[Records from a dataset]
=== Begin Enclosure ===

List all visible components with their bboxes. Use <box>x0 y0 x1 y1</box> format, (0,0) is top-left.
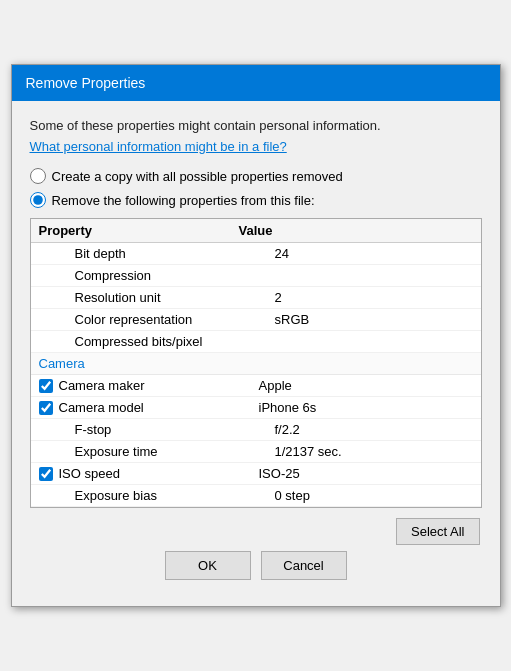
table-row: Bit depth 24 <box>31 243 481 265</box>
col-header-value: Value <box>239 223 473 238</box>
table-row-camera-model[interactable]: Camera model iPhone 6s <box>31 397 481 419</box>
table-header: Property Value <box>31 219 481 243</box>
radio-group: Create a copy with all possible properti… <box>30 168 482 208</box>
footer-row: Select All <box>30 518 482 545</box>
checkbox-camera-maker[interactable] <box>39 379 53 393</box>
table-row-fstop: F-stop f/2.2 <box>31 419 481 441</box>
table-row: Compression <box>31 265 481 287</box>
checkbox-camera-model[interactable] <box>39 401 53 415</box>
table-row: Compressed bits/pixel <box>31 331 481 353</box>
table-row-exposure-bias: Exposure bias 0 step <box>31 485 481 507</box>
select-all-button[interactable]: Select All <box>396 518 479 545</box>
radio-remove-input[interactable] <box>30 192 46 208</box>
properties-table-container: Property Value Bit depth 24 Compression … <box>30 218 482 508</box>
radio-remove[interactable]: Remove the following properties from thi… <box>30 192 482 208</box>
checkbox-iso-speed[interactable] <box>39 467 53 481</box>
ok-button[interactable]: OK <box>165 551 251 580</box>
table-row-iso-speed[interactable]: ISO speed ISO-25 <box>31 463 481 485</box>
info-text: Some of these properties might contain p… <box>30 117 482 135</box>
table-row: Color representation sRGB <box>31 309 481 331</box>
personal-info-link[interactable]: What personal information might be in a … <box>30 139 287 154</box>
radio-copy[interactable]: Create a copy with all possible properti… <box>30 168 482 184</box>
properties-table[interactable]: Property Value Bit depth 24 Compression … <box>31 219 481 507</box>
action-row: OK Cancel <box>30 551 482 580</box>
table-row-camera-maker[interactable]: Camera maker Apple <box>31 375 481 397</box>
table-row-exposure-time: Exposure time 1/2137 sec. <box>31 441 481 463</box>
dialog-title: Remove Properties <box>12 65 500 101</box>
section-header-camera: Camera <box>31 353 481 375</box>
table-row: Resolution unit 2 <box>31 287 481 309</box>
remove-properties-dialog: Remove Properties Some of these properti… <box>11 64 501 607</box>
radio-copy-input[interactable] <box>30 168 46 184</box>
col-header-property: Property <box>39 223 239 238</box>
cancel-button[interactable]: Cancel <box>261 551 347 580</box>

=== End Enclosure ===

◆ **ABOUT THIS TASK**: Please write out all the data word for word, but keep every picture out.

◆ **WRITTEN REPLY**:
List all visible components with their bboxes. Use <box>x0 y0 x1 y1</box> format, (0,0) is top-left.
table-row: Bit depth 24 <box>31 243 481 265</box>
col-header-value: Value <box>239 223 473 238</box>
table-row-camera-model[interactable]: Camera model iPhone 6s <box>31 397 481 419</box>
table-header: Property Value <box>31 219 481 243</box>
radio-group: Create a copy with all possible properti… <box>30 168 482 208</box>
footer-row: Select All <box>30 518 482 545</box>
checkbox-camera-maker[interactable] <box>39 379 53 393</box>
table-row-fstop: F-stop f/2.2 <box>31 419 481 441</box>
table-row: Compression <box>31 265 481 287</box>
checkbox-camera-model[interactable] <box>39 401 53 415</box>
table-row: Compressed bits/pixel <box>31 331 481 353</box>
table-row-exposure-bias: Exposure bias 0 step <box>31 485 481 507</box>
select-all-button[interactable]: Select All <box>396 518 479 545</box>
radio-remove-input[interactable] <box>30 192 46 208</box>
properties-table-container: Property Value Bit depth 24 Compression … <box>30 218 482 508</box>
radio-remove[interactable]: Remove the following properties from thi… <box>30 192 482 208</box>
checkbox-iso-speed[interactable] <box>39 467 53 481</box>
ok-button[interactable]: OK <box>165 551 251 580</box>
table-row-iso-speed[interactable]: ISO speed ISO-25 <box>31 463 481 485</box>
info-text: Some of these properties might contain p… <box>30 117 482 135</box>
table-row: Color representation sRGB <box>31 309 481 331</box>
personal-info-link[interactable]: What personal information might be in a … <box>30 139 287 154</box>
radio-copy[interactable]: Create a copy with all possible properti… <box>30 168 482 184</box>
properties-table[interactable]: Property Value Bit depth 24 Compression … <box>31 219 481 507</box>
action-row: OK Cancel <box>30 551 482 580</box>
table-row-camera-maker[interactable]: Camera maker Apple <box>31 375 481 397</box>
table-row-exposure-time: Exposure time 1/2137 sec. <box>31 441 481 463</box>
dialog-title: Remove Properties <box>12 65 500 101</box>
section-header-camera: Camera <box>31 353 481 375</box>
table-row: Resolution unit 2 <box>31 287 481 309</box>
remove-properties-dialog: Remove Properties Some of these properti… <box>11 64 501 607</box>
radio-copy-input[interactable] <box>30 168 46 184</box>
col-header-property: Property <box>39 223 239 238</box>
cancel-button[interactable]: Cancel <box>261 551 347 580</box>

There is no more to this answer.